Too much emphasis on those race cars-maybe set a seperate tab for them

That liscenced and insured thing on your home page should go-very annoying. 

Overall a great start-keep us updated on your progress.


----------



## Scott's (Aug 9, 2008)

> Few points-dont get upset...


Not at all, thanks


----------



## Luther (Oct 31, 2007)

JohnnyRoyale;810216 said:


> Spelling and grammar is very amature, and should be looked at very closely.
> 
> Too much emphasis on those race cars-maybe set a seperate tab for them
> 
> That liscenced and insured thing on your home page should go-very annoying.


x2.

Very annoying is the licensed and insured scroll you have going on there.


----------



## dellwas (Oct 16, 2005)

No offense either....

Amature is spelt amateur.
Liscenced is spelt licensed.



JohnnyRoyale;810216 said:


> Looks good so far-I like the zero turn with plow logo.
> 
> Few points-dont get upset...
> 
> ...


----------



## GPS (Jun 27, 2008)

Overall, I like it. Here are my suggestions. I hope you aren't offended by any of them, but you did ask 

Even though you have a "contact us" link, I'd still put the business phone number on the front page.

I kind of agree with what others have said about the scrolling message on the front page. I'd put the phone number there, not scrolling, though. Directly under it, I'd put "Fully Insured".

I love racing, and have been heavily involved with it in the past, but I'd put it somewhere else on the site. As stated before, too much emphasis to it on the home page. Maybe another link tab called "Community Involvement"?

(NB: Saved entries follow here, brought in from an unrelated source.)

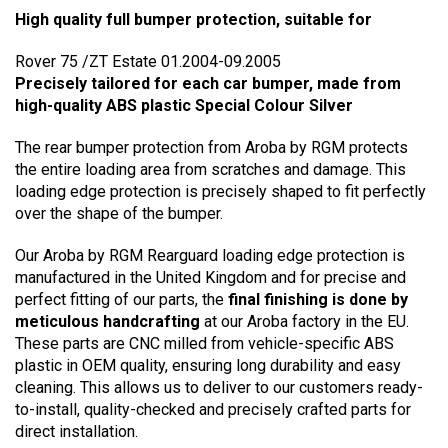
High quality full bumper protection, suitable for
Rover 75 /ZT Estate 01.2004-09.2005
Precisely tailored for each car bumper, made from
high-quality ABS plastic Special Colour Silver
The rear bumper protection from Aroba by RGM protects
the entire loading area from scratches and damage. This
loading edge protection is precisely shaped to fit perfectly
over the shape of the bumper.
Our Aroba by RGM Rearguard loading edge protection is
manufactured in the United Kingdom and for precise and
perfect fitting of our parts, the
final finishing is done by
meticulous handcrafting
at our Aroba factory in the EU.
These parts are CNC milled from vehicle-specific ABS
plastic in OEM quality, ensuring long durability and easy
cleaning. This allows us to deliver to our customers ready-
to-install, quality-checked and precisely crafted parts for
direct installation.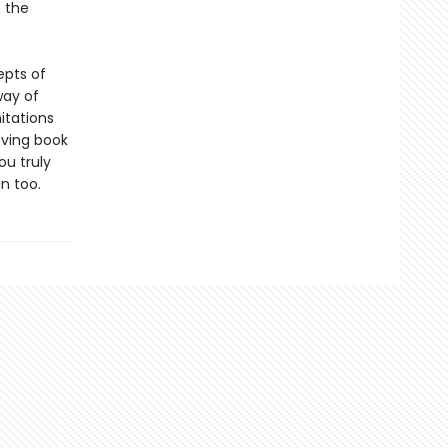
m the
epts of
way of
itations
oving book
ou truly
n too.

This is probably nitpicking, but here goes. In "About Us", the top left pic appears to have been taken out the window of a truck. Unfortunately, the mirror of that truck looks to be missing it's mirror glass. If I noticed it, somebody else probably will. You know and I know that that kind of stuff happens, but it may put the wrong image in a potential customer's mind about your equipment. 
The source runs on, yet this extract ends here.